今年も彼の作品「ミッション:インポッシブル/デッドレコニング PART ONE」が、暑い夏に多くの観客を劇場に向かわせそうだ。
「トップガン マーヴェリック」は、前作の「トップガン」(トニー・スコット監督、1986年)からは36年ぶりの第2作だったが、今回の「ミッション:インポッシブル」の最新作は、1996年からスタートしたシリーズの7作目に当たる。
トムにとって、「ミッション:インポッシブル」シリーズの第1作は、自分たちが立ち上げた映画製作会社「クルーズ/ワグナー・プロダクションズ」の記念すべき第1回作品でもあった。この作品で、トムは初めて映画プロデューサーにも挑戦し、自ら監督にブライアン・デ・パルマを指名している。
それだけに、もともと映画会社の企画であった「トップガン」とは異なり、「ミッション:インポッシブル」シリーズには、自分たちの作品として並々ならぬ思い入れがあったと考えられる。
トムがこのシリーズで毎回、スタントマンを使わず、自らの身体を張って驚異のアクションシーンに挑戦しているのも、もちろんその現れにちがいない。また、ほぼ4年に1度、新作を送り出し続けてきたのも、自分たちのビジネスに直結する作品だったからかもしれない。
シリーズのなかで最も危険なシーン
「ミッション:インポッシブル」シリーズは、日本でも放送されていたテレビドラマシリーズ「スパイ大作戦」(原題「Mission: Impossible」、1966年〜1973年)の映画化だが、ラロ・シフリンによる有名なテーマ曲を除いては、物語も登場人物もほとんどが独自なものとして製作されている。
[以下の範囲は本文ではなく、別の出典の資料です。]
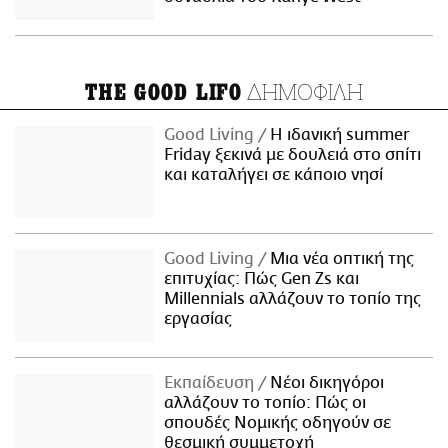
ΔΗΜΟΦΙΛΗ
THE GOOD LIFO
Good Living
Η ιδανική summer
Friday ξεκινά με δουλειά στο σπίτι
και καταλήγει σε κάποιο νησί
Good Living
Μια νέα οπτική της
επιτυχίας: Πώς Gen Zs και
Millennials αλλάζουν το τοπίο της
εργασίας
Εκπαίδευση
Νέοι δικηγόροι
αλλάζουν το τοπίο: Πώς οι
σπουδές Νομικής οδηγούν σε
θεσμική συμμετοχή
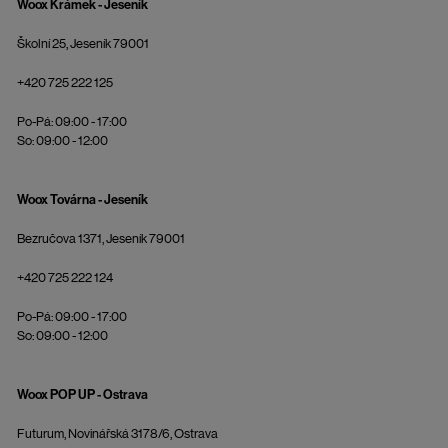
Woox Krámek - Jeseník
Školní 25, Jeseník 79001
+420 725 222 125
Po-Pá: 09:00 - 17:00
So: 09:00 - 12:00
Woox Továrna - Jeseník
Bezručova 1371, Jeseník 79001
+420 725 222 124
Po-Pá: 09:00 - 17:00
So: 09:00 - 12:00
Woox POP UP - Ostrava
Futurum, Novinářská 3178/6, Ostrava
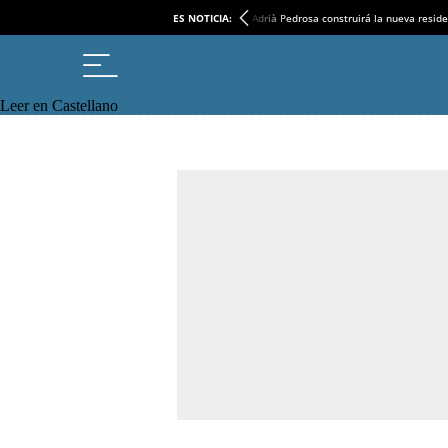
ES NOTICIA:
Adrià Pedrosa construirá la nueva reside
Leer en Castellano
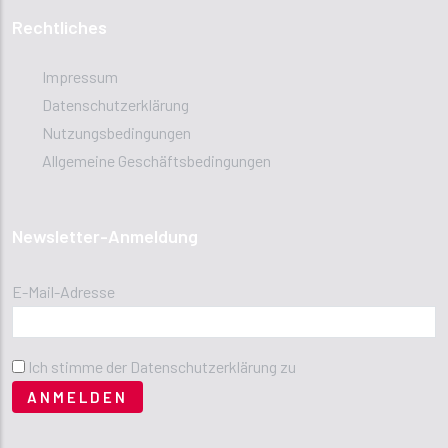
Rechtliches
Impressum
Datenschutzerklärung
Nutzungsbedingungen
Allgemeine Geschäftsbedingungen
Newsletter-Anmeldung
E-Mail-Adresse
Ich stimme der Datenschutzerklärung zu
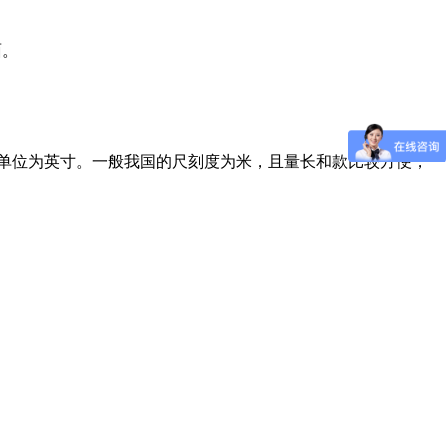
面。
单位为英寸。一般我国的尺刻度为米，且量长和款比较方便，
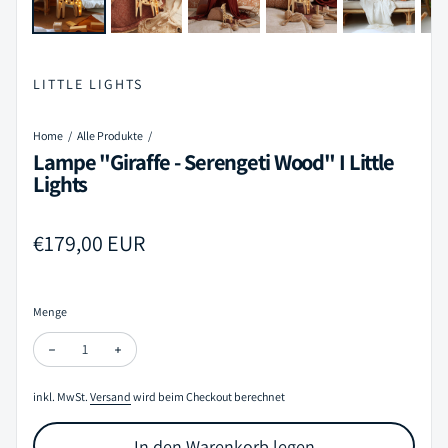
LITTLE LIGHTS
Home
Alle Produkte
Lampe "Giraffe - Serengeti Wood" I Little
Lights
Regulärer Preis
€179,00 EUR
Menge
Menge verringern für Lampe "Giraffe - Serengeti Wood" I Little Ligh
Menge erhöhen für Lampe "Giraffe - Serengeti Wood" I Li
inkl. MwSt.
Versand
wird beim Checkout berechnet
In den Warenkorb legen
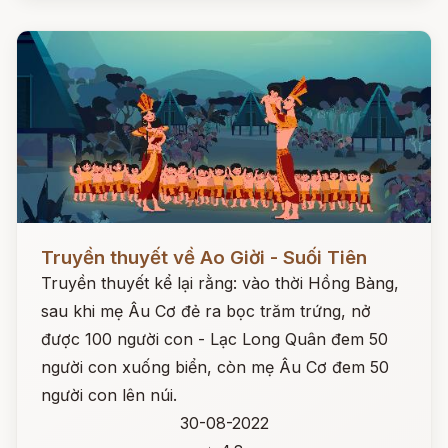
Đọc ngay
Truyền thuyết về Ao Giời - Suối Tiên
Truyền thuyết kể lại rằng: vào thời Hồng Bàng,
sau khi mẹ Âu Cơ đẻ ra bọc trăm trứng, nở
được 100 người con - Lạc Long Quân đem 50
người con xuống biển, còn mẹ Âu Cơ đem 50
người con lên núi.
30-08-2022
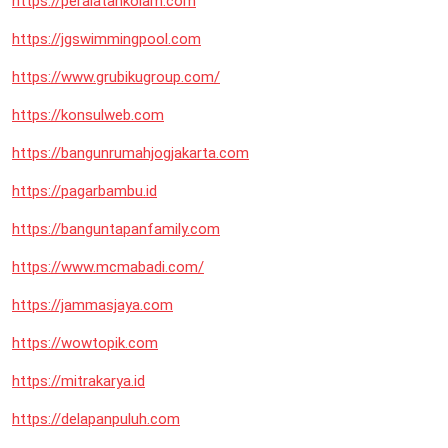
https://peralatankolam.com
https://jgswimmingpool.com
https://www.grubikugroup.com/
https://konsulweb.com
https://bangunrumahjogjakarta.com
https://pagarbambu.id
https://banguntapanfamily.com
https://www.mcmabadi.com/
https://jammasjaya.com
https://wowtopik.com
https://mitrakarya.id
https://delapanpuluh.com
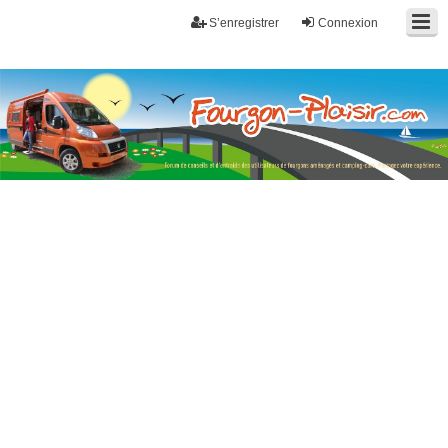
S’enregistrer
Connexion
Fourgon-plaisir.com
Forum de conseils et d'entraide des utilisateurs de fourgons, fourgons
aménagés, vans et de camping-car. Partagez votre expérience.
シリーズは、回を追うごとにトムの生身の激しい「アクション」がセールスポイントとなっており、彼が扮する主人公イーサン・ハントの超人的な活躍がこれでもかというほどに盛り込まれている。
トムはシリーズ最新作である今回の「ミッション:インポッシブル/デッドレコニング PART ONE」では、これまでのキャリアのなかで最も危険なスタントシーンに挑戦している。